* _Aim of the exercise_
From the first line to the last, retype the records exactly without their images.

* _Record excerpts_
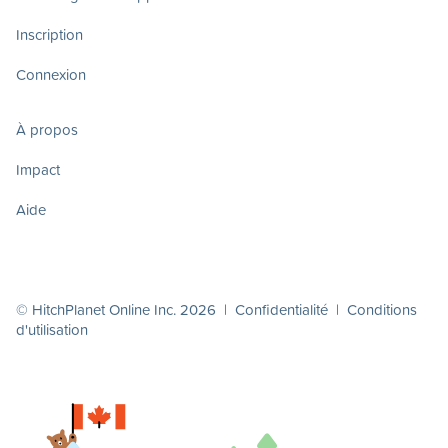
Inscription
Connexion
À propos
Impact
Aide
© HitchPlanet Online Inc. 2026 |
Confidentialité
|
Conditions
d'utilisation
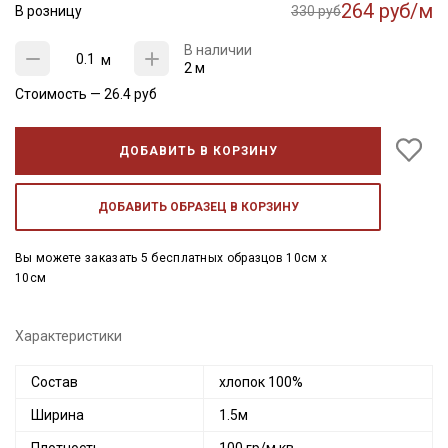
264 руб/м
В розницу
330 руб
В наличии
м
2 м
Стоимость —
26.4
руб
ДОБАВИТЬ В КОРЗИНУ
ДОБАВИТЬ ОБРАЗЕЦ В КОРЗИНУ
Вы можете заказать 5 бесплатных образцов 10см x
10см
Характеристики
Состав
хлопок 100%
Ширина
1.5м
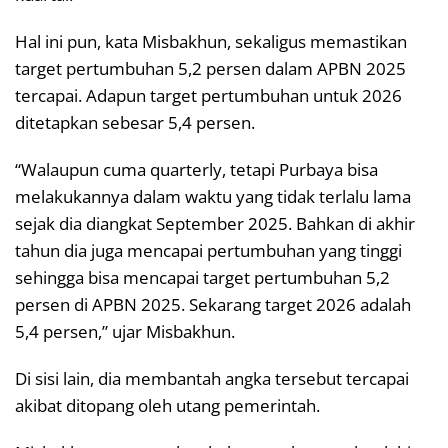
Hal ini pun, kata Misbakhun, sekaligus memastikan
target pertumbuhan 5,2 persen dalam APBN 2025
tercapai. Adapun target pertumbuhan untuk 2026
ditetapkan sebesar 5,4 persen.
“Walaupun cuma quarterly, tetapi Purbaya bisa
melakukannya dalam waktu yang tidak terlalu lama
sejak dia diangkat September 2025. Bahkan di akhir
tahun dia juga mencapai pertumbuhan yang tinggi
sehingga bisa mencapai target pertumbuhan 5,2
persen di APBN 2025. Sekarang target 2026 adalah
5,4 persen,” ujar Misbakhun.
Di sisi lain, dia membantah angka tersebut tercapai
akibat ditopang oleh utang pemerintah.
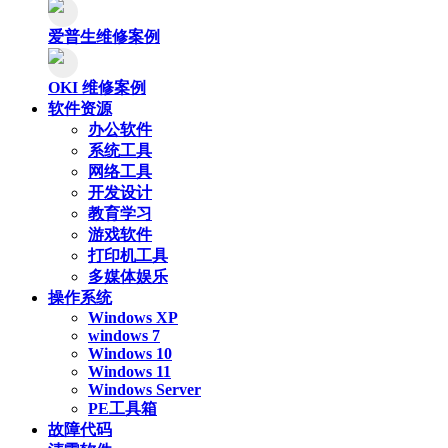
爱普生维修案例
OKI 维修案例
软件资源
办公软件
系统工具
网络工具
开发设计
教育学习
游戏软件
打印机工具
多媒体娱乐
操作系统
Windows XP
windows 7
Windows 10
Windows 11
Windows Server
PE工具箱
故障代码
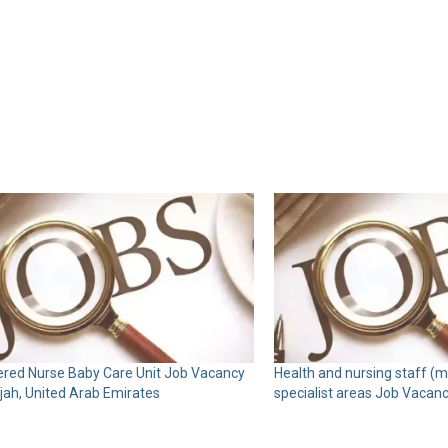
ered Nurse Baby Care Unit Job Vacancy
Health and nursing staff (m/
rjah, United Arab Emirates
specialist areas Job Vacan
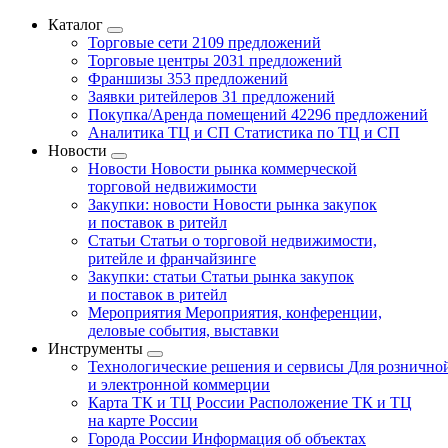
Каталог
Торговые сети
2109 предложений
Торговые центры
2031 предложений
Франшизы
353 предложений
Заявки ритейлеров
31 предложений
Покупка/Аренда помещений
42296 предложений
Аналитика ТЦ и СП
Статистика по ТЦ и СП
Новости
Новости
Новости рынка коммерческой
торговой недвижимости
Закупки: новости
Новости рынка закупок
и поставок в ритейл
Статьи
Статьи о торговой недвижимости,
ритейле и франчайзинге
Закупки: статьи
Статьи рынка закупок
и поставок в ритейл
Мероприятия
Мероприятия, конференции,
деловые события, выставки
Инструменты
Технологические решения и сервисы
Для рознично
и электронной коммерции
Карта ТК и ТЦ России
Расположение ТК и ТЦ
на карте России
Города России
Информация об объектах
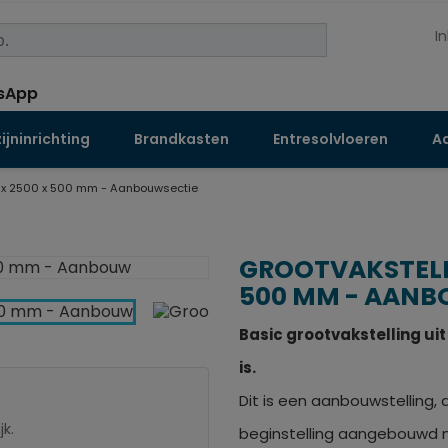
I
jninrichting
Brandkasten
Entresolvloeren
Aa
 x 2500 x 500 mm - Aanbouwsectie
GROOTVAKSTELLI
500 MM - AANB
Basic grootvakstelling uit
is.
Dit is een aanbouwstelling, 
jk.
beginstelling aangebouwd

* _Answer to the exercise_
Inscription
Connexion
À propos
Impact
Aide
© HitchPlanet Online Inc. 2026 |
Confidentialité
|
Conditions
d'utilisation
264 руб/м
В розницу
330 руб
В наличии
м
2 м
Стоимость —
26.4
руб
ДОБАВИТЬ В КОРЗИНУ
ДОБАВИТЬ ОБРАЗЕЦ В КОРЗИНУ
Вы можете заказать 5 бесплатных образцов 10см x
10см
Характеристики
Состав
хлопок 100%
Ширина
1.5м
Hal ini pun, kata Misbakhun, sekaligus memastikan
target pertumbuhan 5,2 persen dalam APBN 2025
tercapai. Adapun target pertumbuhan untuk 2026
ditetapkan sebesar 5,4 persen.
“Walaupun cuma quarterly, tetapi Purbaya bisa
melakukannya dalam waktu yang tidak terlalu lama
sejak dia diangkat September 2025. Bahkan di akhir
tahun dia juga mencapai pertumbuhan yang tinggi
sehingga bisa mencapai target pertumbuhan 5,2
persen di APBN 2025. Sekarang target 2026 adalah
5,4 persen,” ujar Misbakhun.
Di sisi lain, dia membantah angka tersebut tercapai
akibat ditopang oleh utang pemerintah.
爱普生维修案例
OKI 维修案例
软件资源
办公软件
系统工具
网络工具
开发设计
教育学习
游戏软件
打印机工具
多媒体娱乐
操作系统
Windows XP
windows 7
Windows 10
Windows 11
Windows Server
PE工具箱
故障代码
ered Nurse Baby Care Unit Job Vacancy
Health and nursing staff (m/
rjah, United Arab Emirates
specialist areas Job Vacan
Каталог
Торговые сети
2109 предложений
Торговые центры
2031 предложений
Франшизы
353 предложений
Заявки ритейлеров
31 предложений
Покупка/Аренда помещений
42296 предложений
Аналитика ТЦ и СП
Статистика по ТЦ и СП
Новости
Новости
Новости рынка коммерческой
торговой недвижимости
Закупки: новости
Новости рынка закупок
и поставок в ритейл
Статьи
Статьи о торговой недвижимости,
ритейле и франчайзинге
Закупки: статьи
Статьи рынка закупок
и поставок в ритейл
Мероприятия
Мероприятия, конференции,
деловые события, выставки
Инструменты
Технологические решения и сервисы
Для рознично
и электронной коммерции
Карта ТК и ТЦ России
Расположение ТК и ТЦ
на карте России
Города России
Информация об объектах
I
jninrichting
Brandkasten
Entresolvloeren
Aa
 x 2500 x 500 mm - Aanbouwsectie
GROOTVAKSTELLI
500 MM - AANB
Basic grootvakstelling uit
is.
Dit is een aanbouwstelling, 
jk.
beginstelling aangebouwd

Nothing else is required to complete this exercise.